これは他のアプリの音量を調整した際に、意図せず触ってしまっているケースが多いです。
この設定はディスコードの画面には表示されないため、ディスコード側だけをいくら見直しても気づきにくい部分です。
音量ミキサーは普段あまり開かない設定画面のため、一度下がったまま忘れられていることも珍しくありません。
思い当たる原因が見つからないときほど、こうしたOS側の設定を一度確認してみる価値があります。
詳しい確認方法は後のセクションで扱います。
通信品質による音声劣化と音量不足は切り分けて考える
音が小さいと感じる原因には、単純な音量不足だけでなく、通信環境による音声劣化が混ざっていることもあります。
回線が不安定なときは音がこもったり途切れたりして、結果的に「小さく聞こえる」と誤解されやすいです。
音量そのものが下がっているのか、音質が劣化して聞き取りづらくなっているのかを切り分けることは、対処法を選ぶうえで欠かせません。
音量が原因なら設定の見直しで改善しますが、通信品質が原因の場合は回線状況の確認が優先になります。
- 音がこもる・途切れる → 通信品質の問題を疑う
- 全体的に音量そのものが小さい → 設定・取り込み経路の問題を疑う
- 特定の人だけ小さい → 個別音量や相手側マイクの問題を疑う
この切り分けを意識しておくと、次のセクション以降で紹介する設定確認を無駄なく進めやすくなります。
Discord本体の音声・ビデオ設定を見直すだけで音量が改善することがある
配信で音声が小さいと感じたら、まずはDiscordの「音声・ビデオ」設定タブを順番に見直すだけで改善するケースが多いです。
取り込み経路や個別音量の上限を疑う前に、実は基本設定がずれているだけということも珍しくありません。

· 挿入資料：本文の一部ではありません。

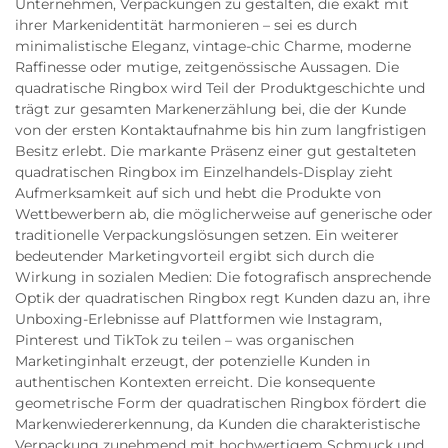
Unternehmen, Verpackungen zu gestalten, die exakt mit
ihrer Markenidentität harmonieren – sei es durch
minimalistische Eleganz, vintage-chic Charme, moderne
Raffinesse oder mutige, zeitgenössische Aussagen. Die
quadratische Ringbox wird Teil der Produktgeschichte und
trägt zur gesamten Markenerzählung bei, die der Kunde
von der ersten Kontaktaufnahme bis hin zum langfristigen
Besitz erlebt. Die markante Präsenz einer gut gestalteten
quadratischen Ringbox im Einzelhandels-Display zieht
Aufmerksamkeit auf sich und hebt die Produkte von
Wettbewerbern ab, die möglicherweise auf generische oder
traditionelle Verpackungslösungen setzen. Ein weiterer
bedeutender Marketingvorteil ergibt sich durch die
Wirkung in sozialen Medien: Die fotografisch ansprechende
Optik der quadratischen Ringbox regt Kunden dazu an, ihre
Unboxing-Erlebnisse auf Plattformen wie Instagram,
Pinterest und TikTok zu teilen – was organischen
Marketinginhalt erzeugt, der potenzielle Kunden in
authentischen Kontexten erreicht. Die konsequente
geometrische Form der quadratischen Ringbox fördert die
Markenwiedererkennung, da Kunden die charakteristische
Verpackung zunehmend mit hochwertigem Schmuck und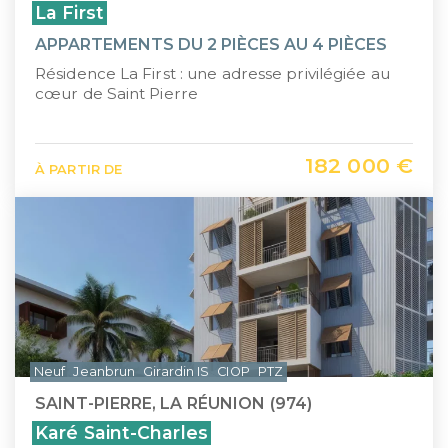
La First
APPARTEMENTS DU 2 PIÈCES AU 4 PIÈCES
Résidence La First : une adresse privilégiée au
cœur de Saint Pierre
182 000 €
À PARTIR DE
Neuf
Jeanbrun
Girardin IS
CIOP
PTZ
SAINT-PIERRE, LA RÉUNION (974)
Karé Saint-Charles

ここでは自分のヘッドホンで聞こえる音量を整えるための、Discord本体側の確認ポイントを順に見ていきます。
入力・出力デバイスを実際に使う機器へ正しく指定する
Discordの設定画面では、入力デバイス(マイク)と出力デバイス(スピーカーやヘッドホン)をそれぞれ選択できますが、この指定がずれていると音量そのものが不安定になります。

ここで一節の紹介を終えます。